• WORK REQUIRED: Review the material and extract every line in which the word "Посмотреть" occurs.

• DATASET EXCERPTS:

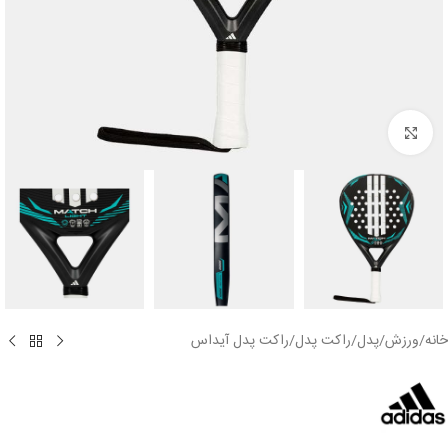
بزرگنمایی تصویر
خانه
/
ورزش
/
پدل
/
راکت پدل
/
راکت پدل آیداس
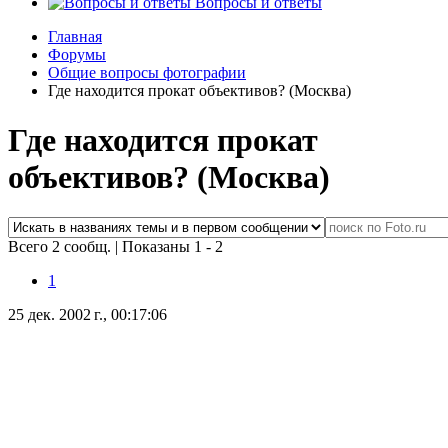
Вопросы и ответы
Главная
Форумы
Общие вопросы фотографии
Где находится прокат объективов? (Москва)
Где находится прокат
объективов? (Москва)
Всего 2 сообщ.
|
Показаны 1 - 2
1
25 дек. 2002 г., 00:17:06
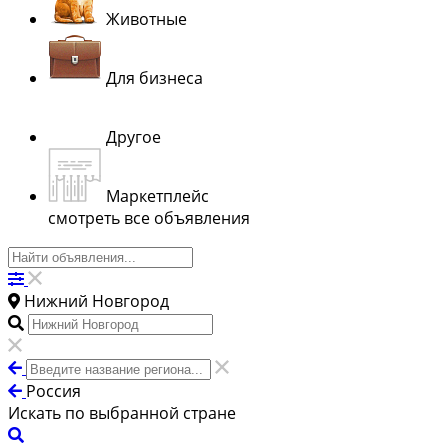
Животные
Для бизнеса
Другое
Маркетплейс
смотреть все объявления
Нижний Новгород
Россия
Искать по выбранной стране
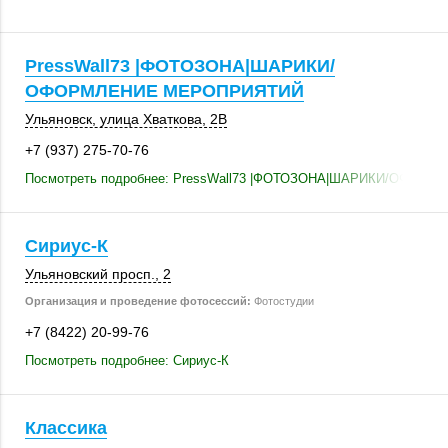
PressWall73 |ФОТОЗОНА|ШАРИКИ/
ОФОРМЛЕНИЕ МЕРОПРИЯТИЙ
Ульяновск
,
улица Хваткова, 2В
+7 (937) 275-70-76
Посмотреть подробнее: PressWall73 |ФОТОЗОНА|ШАРИКИ/ОФО
Сириус-К
Ульяновский просп., 2
Организация и проведение фотосессий:
Фотостудии
+7 (8422) 20-99-76
Посмотреть подробнее: Сириус-К
Классика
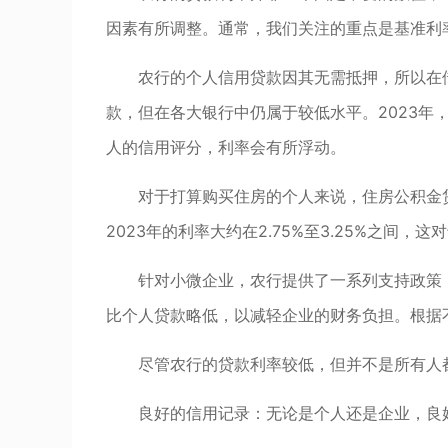
因素有所调整。通常，我们关注的重点是基准利
农行的个人信用贷款因其无需抵押，所以在
款，但在各大银行中仍属于较低水平。2023年，
人的信用评分，利率会有所浮动。
对于打算购买住房的个人来说，住房公积金
2023年的利率大约在2.75%至3.25%之间
针对小微企业，农行提供了一系列支持政策
比个人贷款略低，以减轻企业的财务负担。根据不同
尽管农行的贷款利率较低，但并不是所有人
良好的信用记录：无论是个人还是企业，良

• YOUR SOLUTION:
Посмотреть подробнее: PressWall73 |ФОТОЗОНА|ШАРИКИ/ОФО
Посмотреть подробнее: Сириус-К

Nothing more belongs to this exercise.